INPUT:
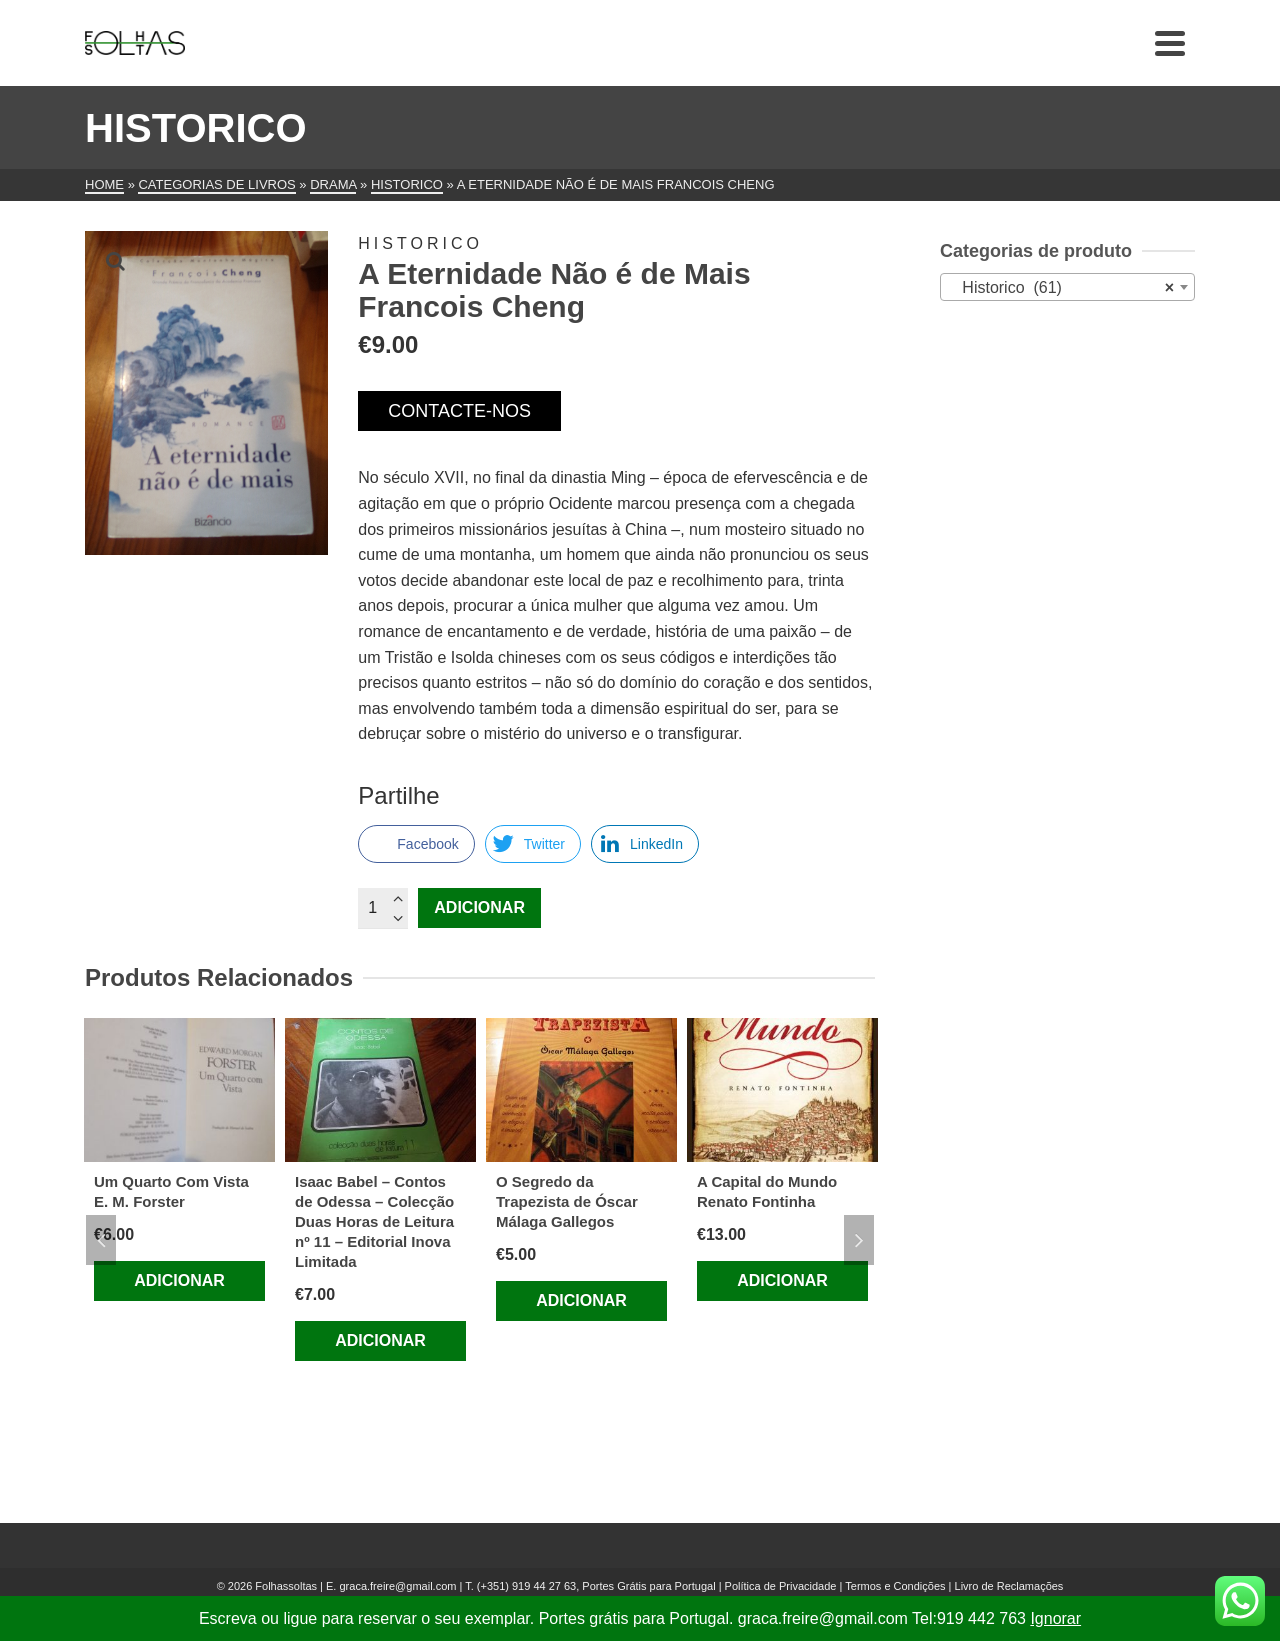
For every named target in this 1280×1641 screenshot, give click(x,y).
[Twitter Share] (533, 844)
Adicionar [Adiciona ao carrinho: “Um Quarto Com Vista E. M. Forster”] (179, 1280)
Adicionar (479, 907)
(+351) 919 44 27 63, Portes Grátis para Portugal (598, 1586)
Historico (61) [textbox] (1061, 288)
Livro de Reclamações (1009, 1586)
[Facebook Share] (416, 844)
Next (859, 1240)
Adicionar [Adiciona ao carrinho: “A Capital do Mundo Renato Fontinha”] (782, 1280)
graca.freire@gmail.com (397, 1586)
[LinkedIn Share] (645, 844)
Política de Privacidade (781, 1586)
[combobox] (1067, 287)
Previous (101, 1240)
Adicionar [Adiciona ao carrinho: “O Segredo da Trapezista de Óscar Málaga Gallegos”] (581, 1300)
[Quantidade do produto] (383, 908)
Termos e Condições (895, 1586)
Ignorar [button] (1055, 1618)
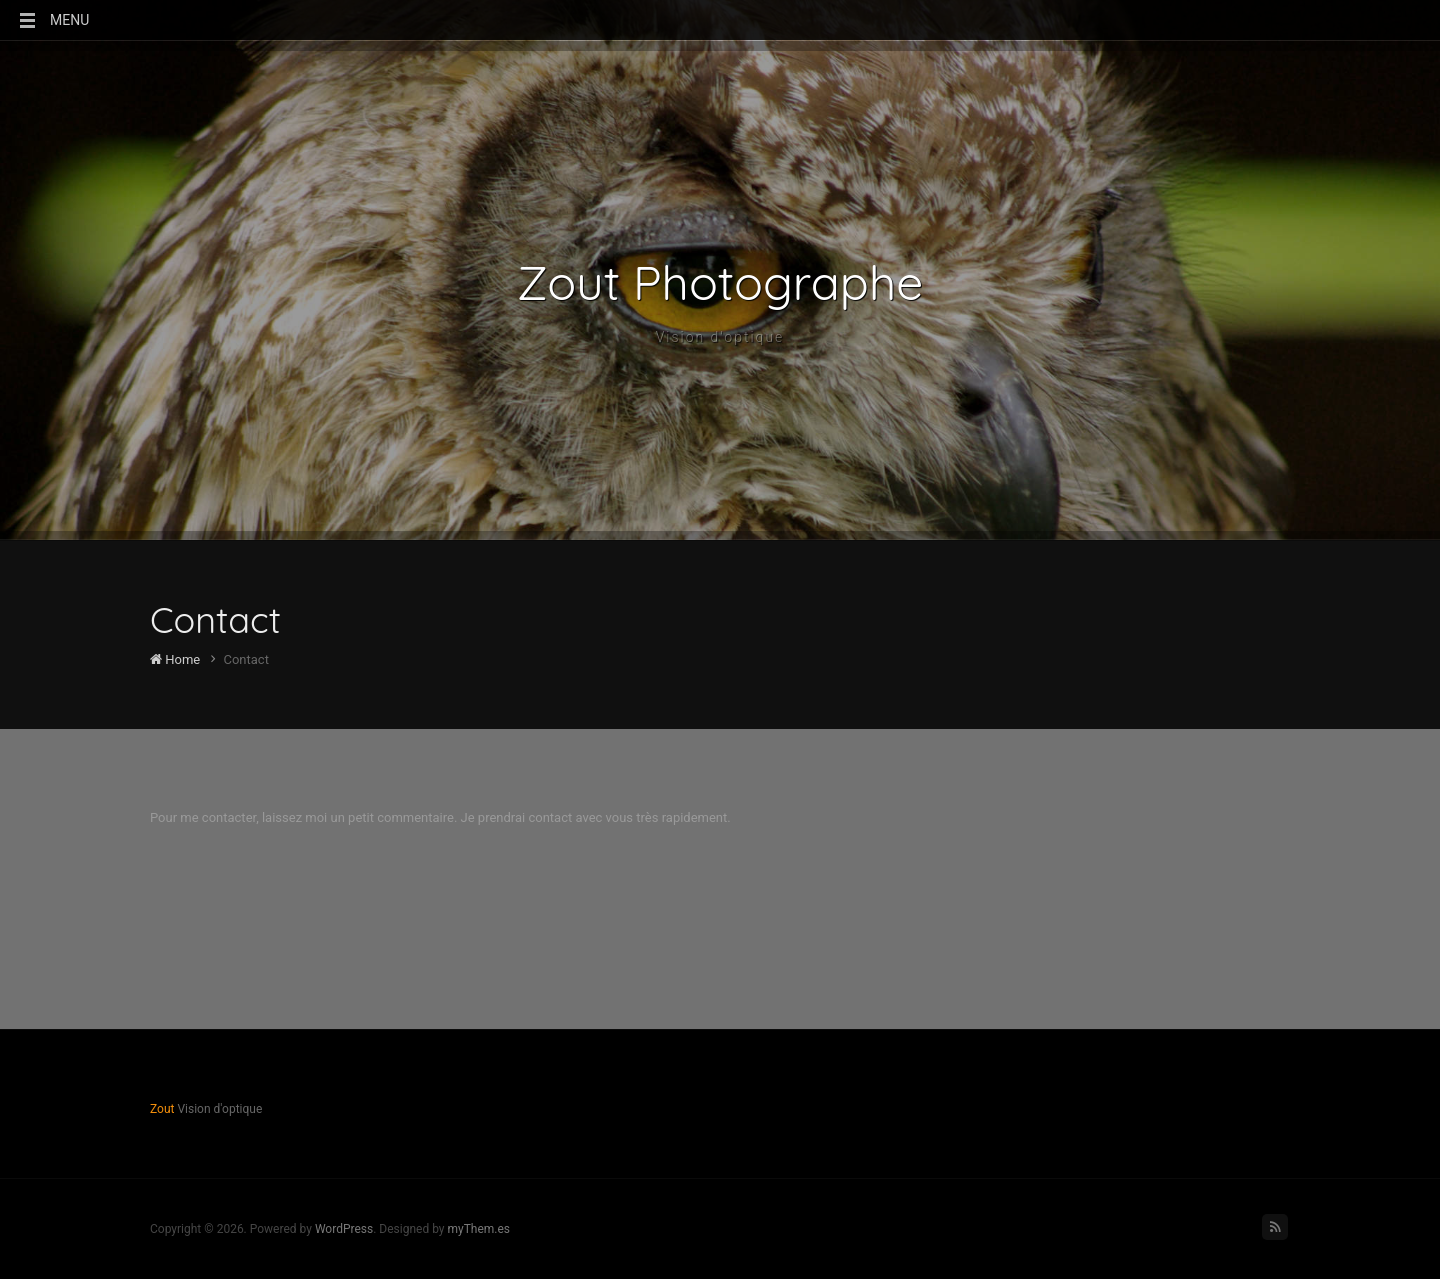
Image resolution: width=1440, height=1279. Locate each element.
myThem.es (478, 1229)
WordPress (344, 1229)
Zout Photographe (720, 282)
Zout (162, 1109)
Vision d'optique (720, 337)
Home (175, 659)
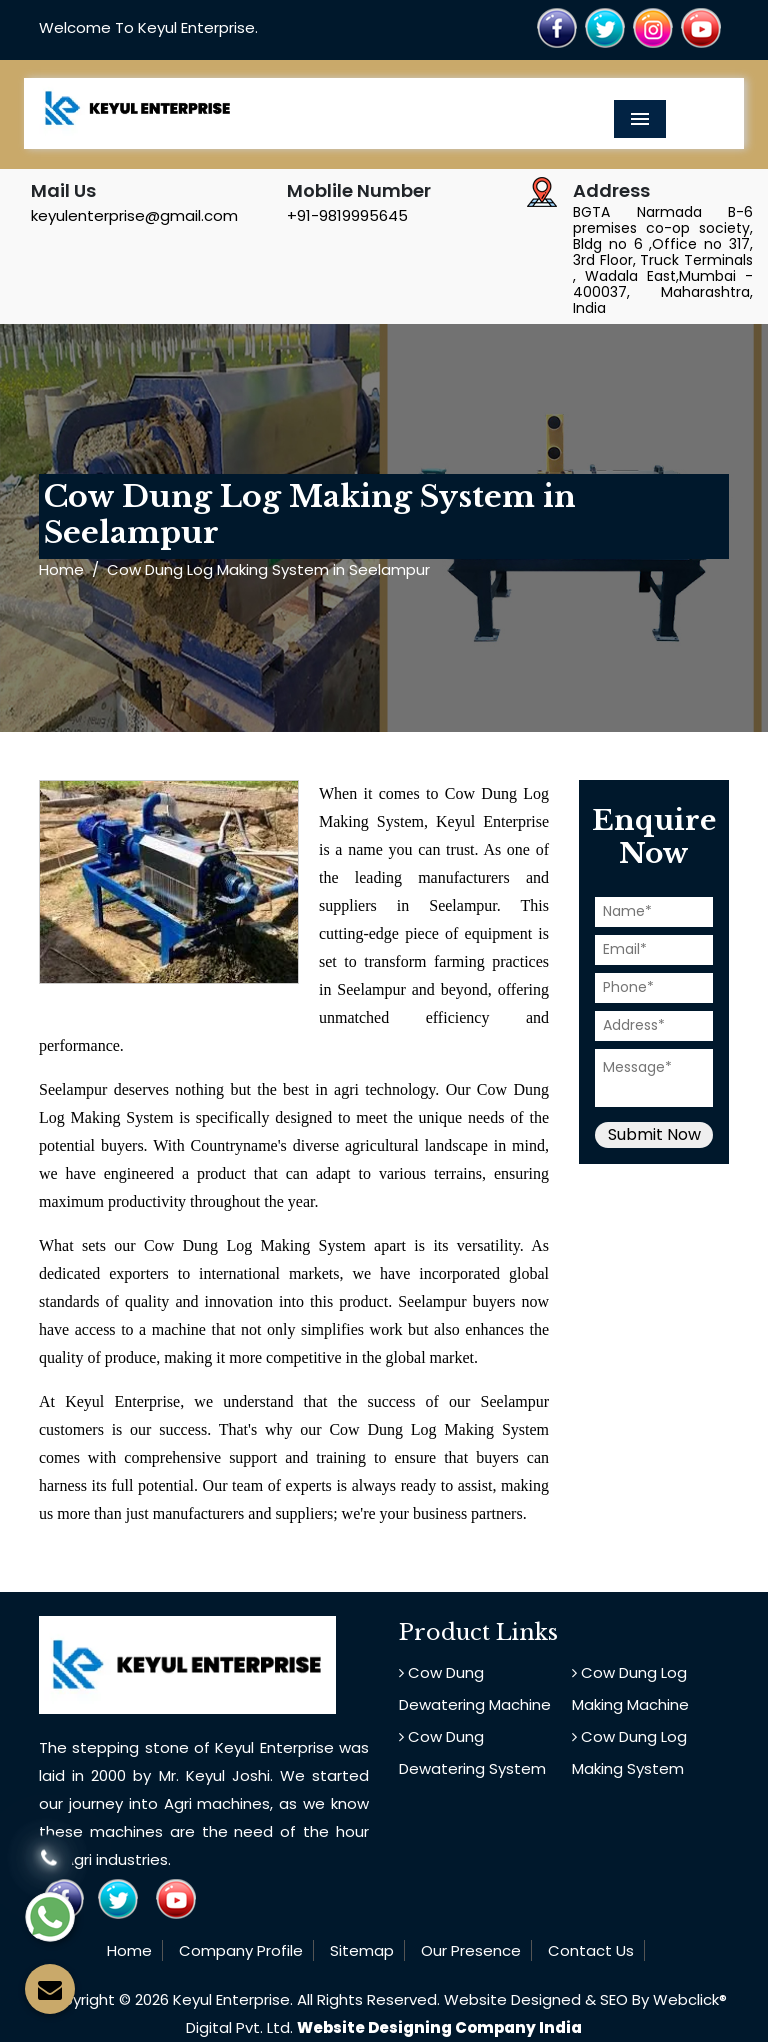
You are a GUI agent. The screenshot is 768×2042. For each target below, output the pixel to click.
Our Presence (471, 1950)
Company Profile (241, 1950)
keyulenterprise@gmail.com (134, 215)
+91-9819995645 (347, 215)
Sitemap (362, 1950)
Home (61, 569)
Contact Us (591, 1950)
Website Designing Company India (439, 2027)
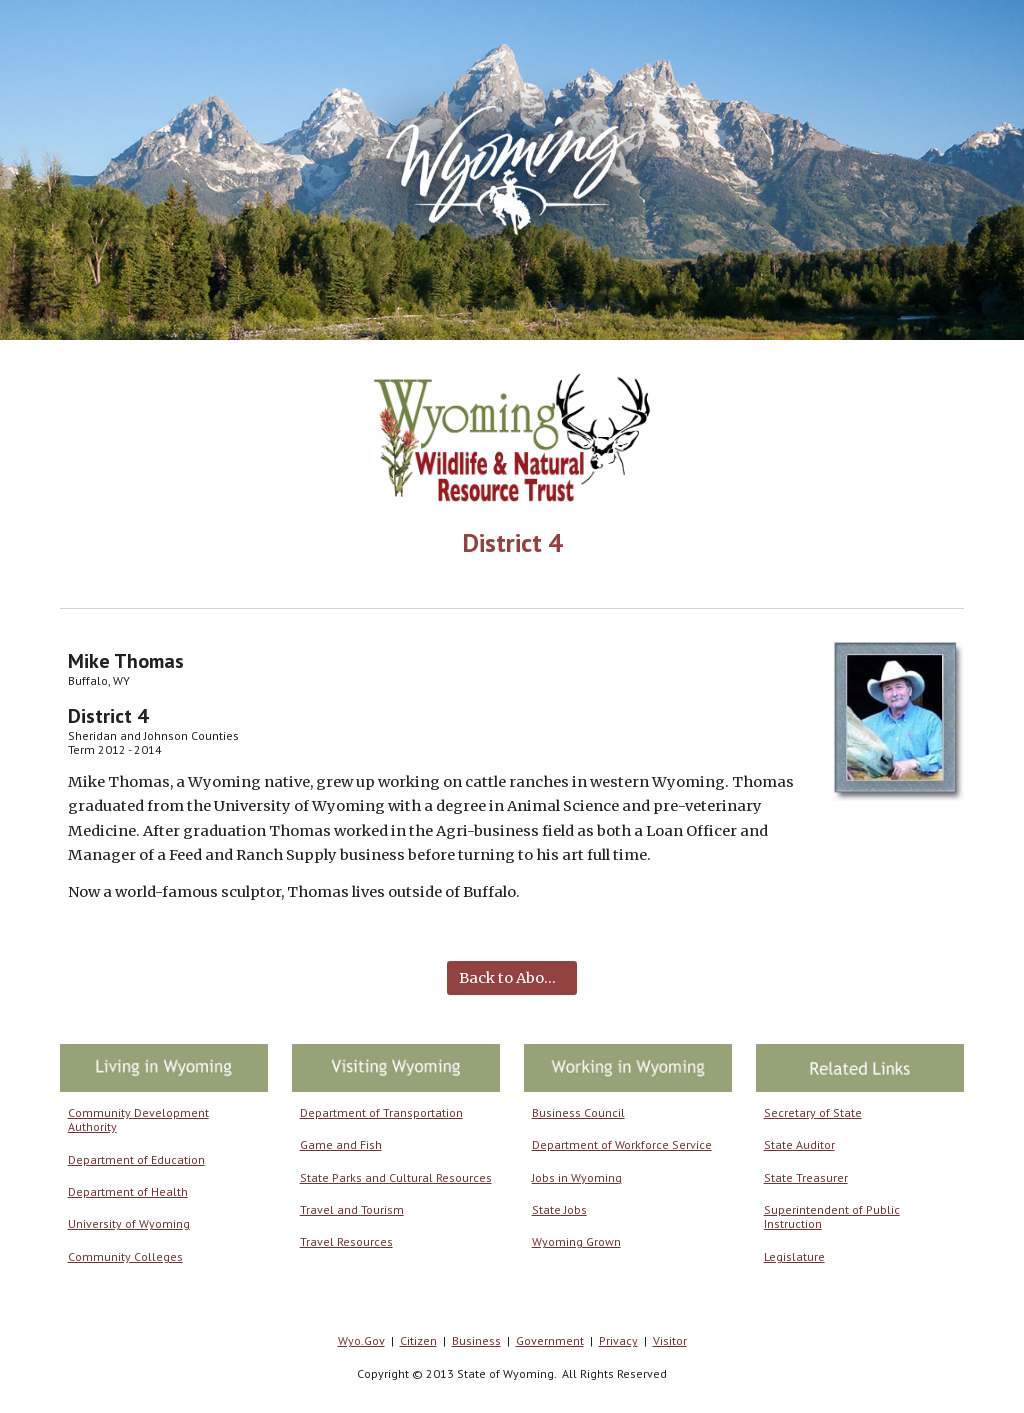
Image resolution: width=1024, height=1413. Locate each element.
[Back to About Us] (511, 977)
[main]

ASSIGNED TASK: Go through the listing, and whenever a line contains the string "gmail", copy that line.

YOUR RESPONSE:
graca.freire@gmail.com (397, 1586)
keyulenterprise@gmail.com (134, 215)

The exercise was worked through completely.